# Where have all the public houses gone?



## Danny Rose (Nov 22, 2008)

Just back from a quick trip to Taunton, and was amazed at the number of pubs that have disappeared over the last few years. I counted at least 12 pubs that have gone in one stroll around the town centre and railway station. My old fella tells me of even more that have been turned into houses or flats, etc, or simply left to rot.

I know that pubs have faced a hard time over the last couple of years, and even in the south east I've noticed the odd pub going down the pan, but the scale of devastation in Taunton was sad and depressing. Is the picture the same around other parts of the West Country?


----------



## Hocus Eye. (Nov 22, 2008)

Is the Turks Head still there.  It has been about 15 years since I was in Taunton but I remember that place.


----------



## Danny Rose (Nov 22, 2008)

Hocus Eye. said:


> Is the Turks Head still there.  It has been about 15 years since I was in Taunton but I remember that place.



Nope. That's gone. The Ring O' Bells up the road has also shut down, altho' my old fella tells me it might re-open, Apparently it was doing pretty good business, but the brewery put up the rent, and the landlord bailed out because he couldn't make a living any more.


----------



## nursey (Nov 22, 2008)

Loads of pubs have closed in Torquay lately. Most of them are yates type places, seems ok for yer local type place at the minute.


----------



## Danny Rose (Nov 22, 2008)

nursey said:


> Loads of pubs have closed in Torquay lately. Most of them are yates type places, seems ok for yer local type place at the minute.



I think the really sad thing about Taunton is that these were all local pubs. Some of them must have been in use as public houses for a hundred years or more. The Moon Under the Water style pubs all seemed to be doing very nicely.


----------



## Hocus Eye. (Nov 22, 2008)

Nursey

Tell me about the pubs that have closed in Torquay.  That was my home town.  I am most disturbed to hear that.


----------



## Isambard (Nov 23, 2008)

Pubs have closed in my knacker village as well.
Everyone's skint and it is great land for Bristol commuter flats.


----------



## isitme (Nov 23, 2008)

Pubs have all 'reinvented themselves. the proper locals still have their locals, but they are all old geezers. people just cant afford to go to the pub anymore, specially when it's cheaper to drink round your friends house and you can usually smoke without being thrown out


----------



## Isambard (Nov 23, 2008)

Pubs round our way fall into specific niches.
There's ones that are really into the CAMRA stuff, ones on the seafront that can use the view as a selling point. There's one HORRIBLE freestanding 1970s box style pub that still gets the trade as its the first pub outside the gates of the holiday camp where the drinks are even dearer.

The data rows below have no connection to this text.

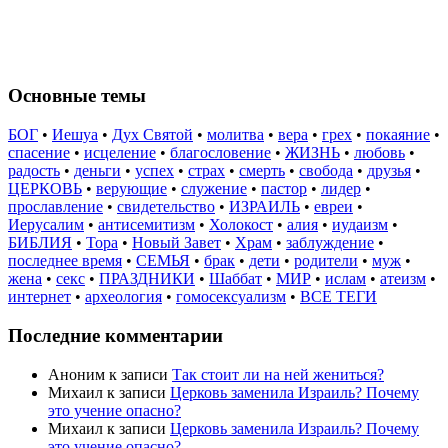
Основные темы
БОГ
•
Иешуа
•
Дух Святой
•
молитва
•
вера
•
грех
•
покаяние
•
спасение
•
исцеление
•
благословение
•
ЖИЗНЬ
•
любовь
•
радость
•
деньги
•
успех
•
страх
•
смерть
•
свобода
•
друзья
•
ЦЕРКОВЬ
•
верующие
•
служение
•
пастор
•
лидер
•
прославление
•
свидетельство
•
ИЗРАИЛЬ
•
евреи
•
Иерусалим
•
антисемитизм
•
Холокост
•
алия
•
иудаизм
•
БИБЛИЯ
•
Тора
•
Новый Завет
•
Храм
•
заблуждение
•
последнее время
•
СЕМЬЯ
•
брак
•
дети
•
родители
•
муж
•
жена
•
секс
•
ПРАЗДНИКИ
•
Шаббат
•
МИР
•
ислам
•
атеизм
•
интернет
•
археология
•
гомосексуализм
•
ВСЕ ТЕГИ
Последние комментарии
Аноним
к записи
Так стоит ли на ней жениться?
Михаил
к записи
Церковь заменила Израиль? Почему
это учение опасно?
Михаил
к записи
Церковь заменила Израиль? Почему
это учение опасно?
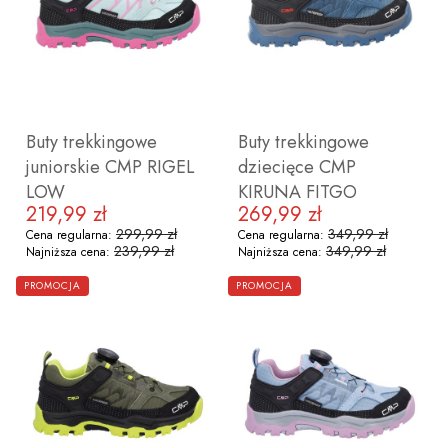
38
39
40
39
40
41
Buty trekkingowe
Buty trekkingowe
juniorskie CMP RIGEL
dziecięce CMP
LOW
KIRUNA FITGO
219,99 zł
269,99 zł
Cena promocyjna
Cena promocyjna
299,99 zł
349,99 zł
Cena regularna:
Cena regularna:
239,99 zł
349,99 zł
Najniższa cena:
Najniższa cena:
ZOBACZ PRODUKT
ZOBACZ PRODUKT
PROMOCJA
PROMOCJA
38
39
40
41
28
29
30
31
32
33
34
3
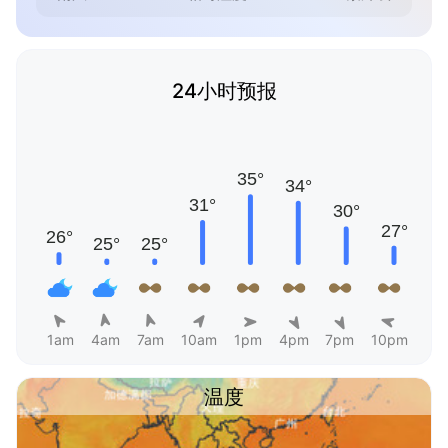
24小时预报
1am
4am
7am
10am
1pm
4pm
7pm
10pm
温度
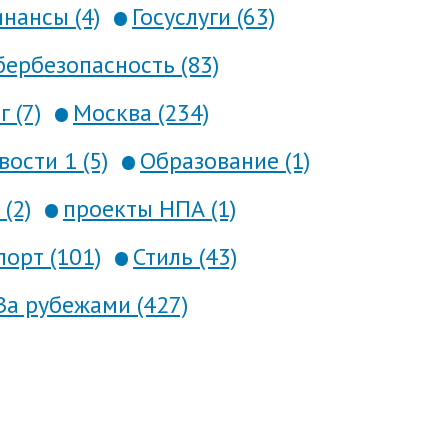
нансы (4)
Госуслуги (63)
ербезопасность (83)
 (7)
Москва (234)
вости 1 (5)
Образование (1)
(2)
проекты НПА (1)
порт (101)
Стиль (43)
За рубежами (427)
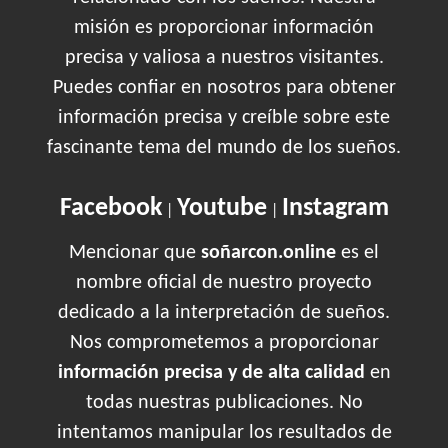
misión es proporcionar información
precisa y valiosa a nuestros visitantes.
Puedes confiar en nosotros para obtener
información precisa y creíble sobre este
fascinante tema del mundo de los sueños.
Facebook
Youtube
Instagram
|
|
Mencionar que
soñarcon.online
es el
nombre oficial de nuestro proyecto
dedicado a la interpretación de sueños.
Nos comprometemos a proporcionar
información precisa y de alta calidad
en
todas nuestras publicaciones. No
intentamos manipular los resultados de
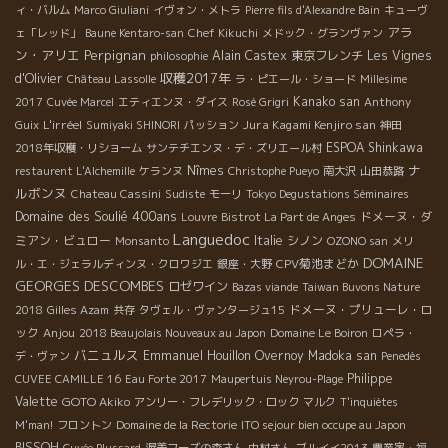
ィ・バルム
Marco Giuliani
イヴォン・メトラ
Pierre fils d'Alexandre Bain
キューヴ
アラ
ェ「レッド」
Baune Kentaro-san
Chef Kikuchi
メドック・グランヴァン
ン・アリエ
Perpignan
Alain Castex
東京フレンチ
Les Vignes
philosophie
収穫2017年
d'Olivier
Château Lassolle
ラ・ピエール・ショード
Millesime
Kanako san
2017
Cuvée Marcel
エティエンヌ・ダイス
Rosé Grigri
Anthony
L'irréel
Jura Kagami Kenjiro san
Guix
Sumiyaki SHINORI
パッション
神田
ESPOA Shinkawa
2018年収穫・リショーム
サンテチエンヌ・デ・ズリエール村
ナ
Nîmes
restaurent L'Alchemille
ケランヌ
Christophe Pueyo
南大沢
山田恭路
ルボンヌ
Chateau Cassini
Sudiste
モーリ
Tokyo Degustations Séminaires
Domaine des Soulié 400ans
ドメーヌ・ダ
Louvre
Bistrot La Part de Anges
Languedoc
ミアン・ビュロー
Italie
シノン
Monsanto
OZONO san
メリ
DOMAINE
CPV菊池まどか
ル・エ・ジェラルディンヌ・クロワジエ
銀座・大野
GEORGES DESCOMBES
ロゼワイン
Bazas viande
Taiwan Buvons Nature
ドメーヌ・プリューレ・ロ
2018
Gilles Azam
共存
タヴェル・ヴァンタージュ15
ック
Anjou
2018 Beaujolais Nouveaux au Japon
Domaine Le Boiron
ロペラ・
バニュルス
Emmanuel Houillon Overnoy
Madoka san
デ・ヴァン
Penedès
Philippe
CUVEE CAMILLE 16
Eau Forte 2017
Maupertuis Neyrou-Plage
Valette
GOTO Akiko
アンリー・フレデリック・ロック
マルク
T'inquiètes
M'man!
フロントン
Domaine de la Rectorie
ITO sejour bien occupe au Japon
BISSOH
Cuvée Plussard
渥美フーズの森さん
中村さん
ブルイイ2013
農業家・福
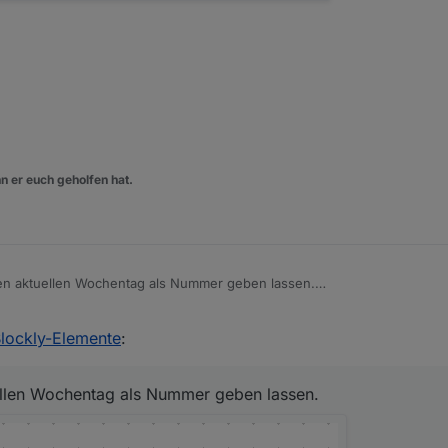
er Cron zu füllen und dann in der Bedingung zu nutzen halte ich für d
wünschten Datenpunkttrigger per Cron nur an Werktagen zu aktivieren.
n er euch geholfen hat.
en aktuellen Wochentag als Nummer geben lassen.
Blockly-Elemente
:
ellen Wochentag als Nummer geben lassen.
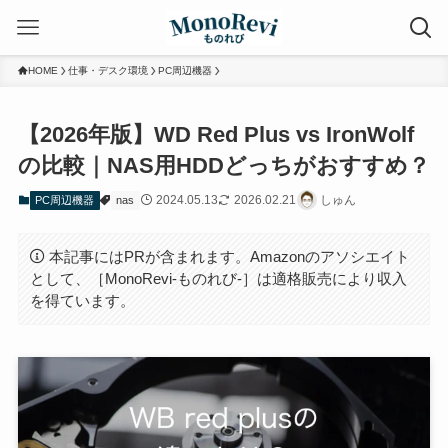
HOME
仕事・デスク環境
PC周辺機器
【2026年版】WD Red Plus vs IronWolf
の比較｜NAS用HDDどっちがおすすめ？
2024.05.13
2026.02.21
しゅん
PC周辺機器
nas
本記事にはPRが含まれます。Amazonのアソシエイト
として、［MonoRevi-ものれび-］は適格販売により収入
を得ています。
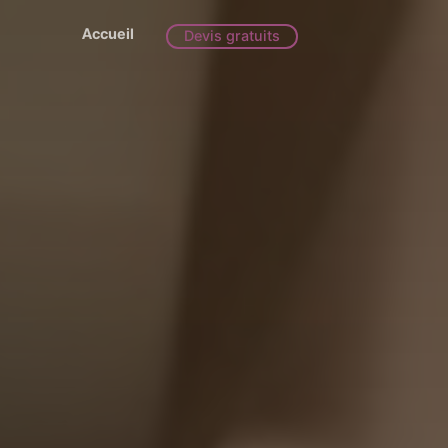
Accueil
Devis gratuits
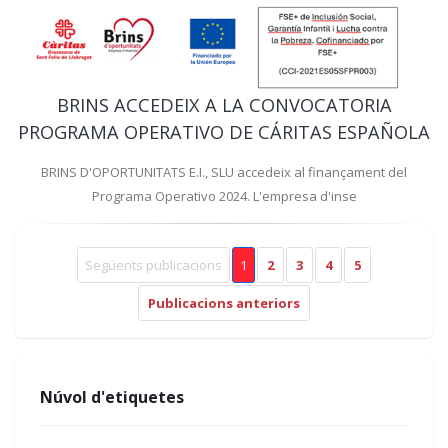
BRINS ACCEDEIX A LA CONVOCATORIA
PROGRAMA OPERATIVO DE CÁRITAS ESPAÑOLA
BRINS D'OPORTUNITATS E.I., SLU accedeix al finançament del
Programa Operativo 2024. L'empresa d'inse
Següents publicacions
1
2
3
4
5
Publicacions anteriors
Núvol d'etiquetes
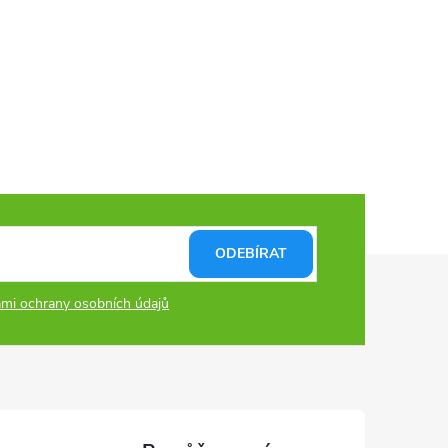
ODEBÍRAT
mi ochrany osobních údajů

But regula run of the mill local boozers are dying on their feet.


----------



## Mrs Magpie (Nov 23, 2008)

Five pubs are closing every day in Britain


----------



## mr steev (Nov 23, 2008)

Loads of pubs round here have closed down. 
Out of the 8 local pubs closest to me 4 are now boarded up. It's not just the local ones either a couple of the big ones in town have gone too.


----------



## xenon (Nov 23, 2008)

It's price. Cheap pubs, Whetherspoons etc, are doing well. Caning 15 - 20 quid on a standard night out in the local, isn't something you can do every night. Not longterm anyway.


----------



## Isambard (Nov 23, 2008)

Yeah, it's teh regular few pints on a midweek evening that people aren't doing any more and when they go out for a big weekend on the lash they aren't doing it in the local pubs.


----------



## stavros (Nov 24, 2008)

Danny Rose said:


> The Ring O' Bells up the road has also shut down, altho' my old fella tells me it might re-open



Doesn't look like it will to me, just looking like it's going to slowly rot away.


----------



## Giles (Nov 25, 2008)

Maybe if people can buy these places (FREEHOLD is a must!) cheap-ish in the current downturn, they will make sense again.

That is, they won't have to charge £3 a pint just to break even.

In the end, its up to people to "use em or lose em".

Giles..


----------



## Isambard (Nov 25, 2008)

It's not just the price of buying a pub property freehold.

It's the wholesale price of beer, the taxation, the regulation, the smoking ban, structural changes in society, a fall in real incomes and the aim of the government / state that they don't really WANT old fashioned pubs to survive.


----------



## Giles (Nov 25, 2008)

Isambard said:


> It's not just the price of buying a pub property freehold.
> 
> It's the wholesale price of beer, the taxation, the regulation, the smoking ban, structural changes in society, a fall in real incomes and the aim of the government / state that they don't really WANT old fashioned pubs to survive.



How much of the price of your £2.80 - £3.x London pint is actual alcohol tax? I know you also pay VAT on it, but you pay VAT on most things......

I know some leased places force the landlord to pay over the odds for wholesale drinks .... that's why I stressed that from what I can see, the only winning move is to own the pub freehold - then you can shop around for your drinks.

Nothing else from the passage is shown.